Once again, I kept my strategy of leaving home to write. I just can’t produce as well at home. So almost every evening in November, I left home at around 9:00 or 9:30 and sat somewhere else as I typed until 11:00 or 12:00. I wrote in seven different fast food restaurants, three truck stops, two different libraries, a bar/grill and a hotel room. It works for me, so I’ll keep doing it. The workers at the 24-hour Love’s/Subway by my house all know my name.
I’ve always wanted to try taking a few days by myself to see whether I could really crank out some words. This year, I actually did it. I took off a Friday, and spent Thursday night, Friday night and Saturday in a hotel in Las Vegas (which is 2-1/2 hours away from my house). To win NaNo you have to produce 1,666 words per day, every day, for the entire month of November. My goal was 2,000 words—more when I had the time and stamina.
My wife was in San Diego that same weekend, so I knew she would be driving to Vegas Saturday afternoon or early evening. That gave me about 48 hours to produce as many words as I could. The only gambling I did the whole time was a game of Bingo after my wife showed up.

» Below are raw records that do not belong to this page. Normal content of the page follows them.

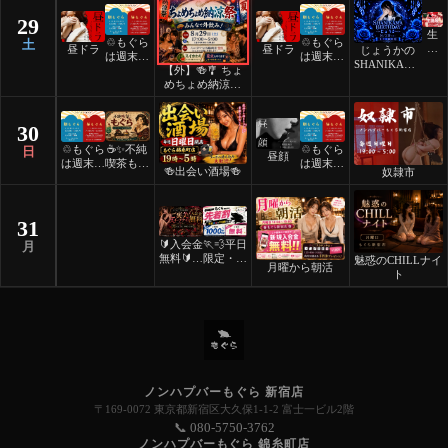
29
生
♲もぐら
♲もぐら
土
誕
昼ドラ
昼ドラ
じょうかの
は週末祝
は週末祝
祭
SHANIKAMA
【外】🍻🎐 ちょ
日24時
日24時
BIRTHDAY
めちょめ納涼祭
間営業♲
間営業♲
🎐🍻
30
♲もぐら
☕️✨不純
♲もぐら
日
昼顔
は週末祝
喫茶もぐ
は週末祝
🍻出会い酒場🍻
奴隷市
日24時
ら✨☕️
日24時
間営業♲
間営業♲
31
🔰入会金
🏃💨平日
月
無料🔰ご
限定・先
魅惑のCHILLナイ
月曜から朝活
褒美スイ
着割！
ト
ーツナイ
ト🎂
ノンハプバーもぐら 新宿店
〒169-0072 東京都新宿区大久保1-1-2 富士一ビル2階
📞 080-5750-3762
ノンハプバーもぐら 錦糸町店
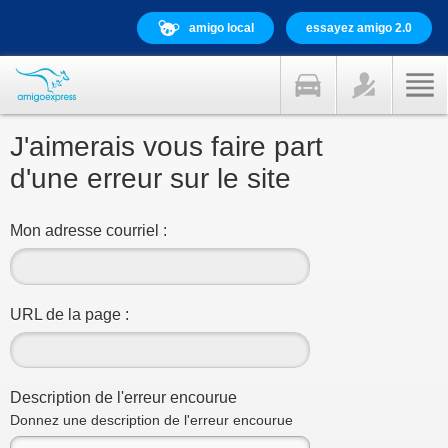
amigo local
essayez amigo 2.0
J'aimerais vous faire part
d'une erreur sur le site
Mon adresse courriel :
URL de la page :
Description de l'erreur encourue
Donnez une description de l'erreur encourue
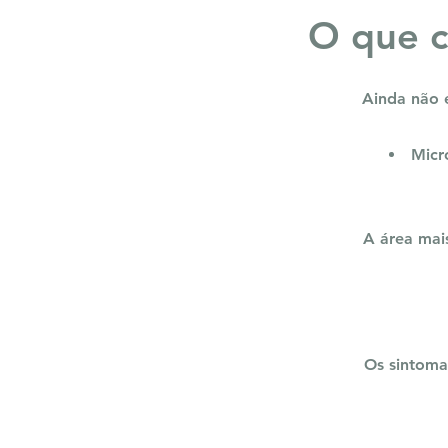
O que c
Ainda não e
Micr
A área mais
Os sintoma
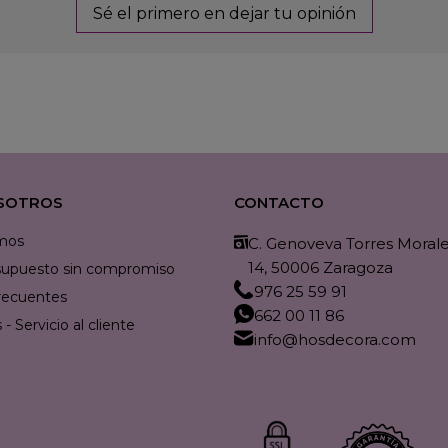
Sé el primero en dejar tu opinión
SOTROS
CONTACTO
mos
C. Genoveva Torres Morales
14, 50006 Zaragoza
resupuesto sin compromiso
976 25 59 91
recuentes
662 00 11 86
- Servicio al cliente
info@hosdecora.com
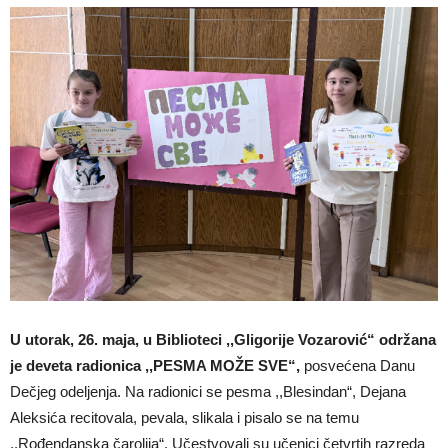
U utorak, 26. maja, u Biblioteci ,,Gligorije Vozarović“ održana
je deveta radionica ,,PESMA MOŽE SVE“,
posvećena Danu
Dečjeg odeljenja. Na radionici se pesma ,,Blesindan“, Dejana
Aleksića recitovala, pevala, slikala i pisalo se na temu
,,Rođendanska čarolija“. Učestvovali su učenici četvrtih razreda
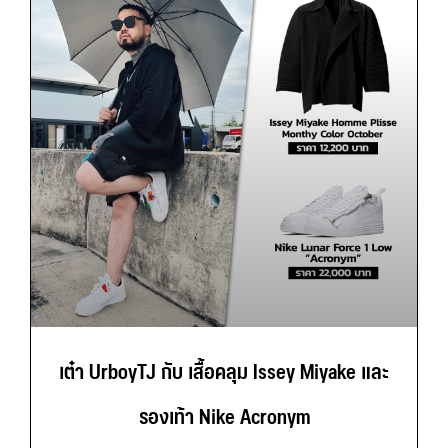
เต๋า UrboyTJ กับ เสื้อคลุม Issey Miyake และ
รองเท้า Nike Acronym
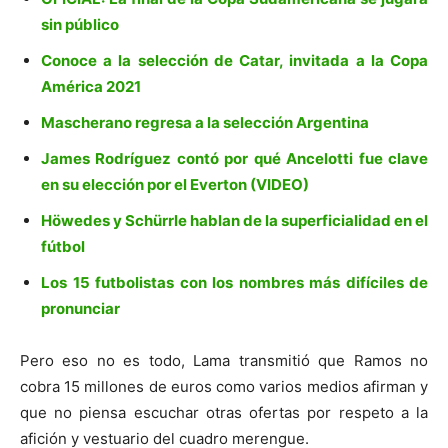
sin público
Conoce a la selección de Catar, invitada a la Copa
América 2021
Mascherano regresa a la selección Argentina
James Rodríguez contó por qué Ancelotti fue clave
en su elección por el Everton (VIDEO)
Höwedes y Schürrle hablan de la superficialidad en el
fútbol
Los 15 futbolistas con los nombres más difíciles de
pronunciar
Pero eso no es todo, Lama transmitió que Ramos no
cobra 15 millones de euros como varios medios afirman y
que no piensa escuchar otras ofertas por respeto a la
afición y vestuario del cuadro merengue.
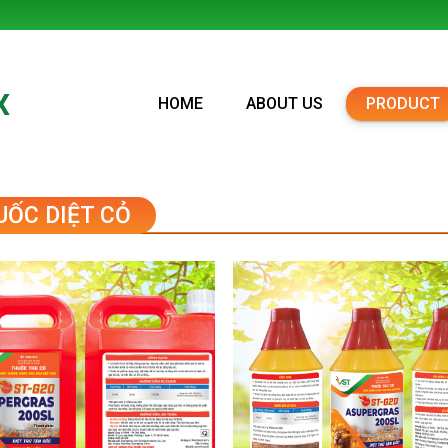
X
HOME
ABOUT US
PRODUCT
UỐC DIỆT CỎ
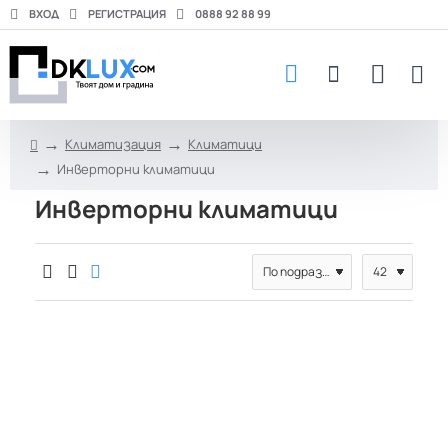
ВХОД
РЕГИСТРАЦИЯ
0888 92 88 99
Климатизация
Климатици
h
Инверторни климатици
o
m
Инверторни климатици
e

I bounced around a lot, and I used meals as my reward. I started at a bagel shop, produced 1,000 words there, moved back to my hotel room and wrote another thousand. Rewarded myself with lunch, then went to a library to crank out another grand. Moved to a McDonald’s and got a Diet Coke and wrote some more. Friday was my most productive day, with over 6,000 words. Saturday was a 4,500-word day. Add to that the 2,000 words I wrote on Thursday night and I produced over 12,500 words in under 48 hours. I’ll take that.
NaNoWriMo Young Writers Program
I don’t think I knew before this year, but NaNo has a Young Writers Program. This year I got to do something about it. A good friend of mine teaches creative writing at a local high school. I was privileged to have the opportunity to talk to four of his classes about NaNo and what it has to offer a young writer.
If you want to look at my presentation slides, you can do so here. And yes, apparently it’s okay to use the word “badassery” when talking to high school students.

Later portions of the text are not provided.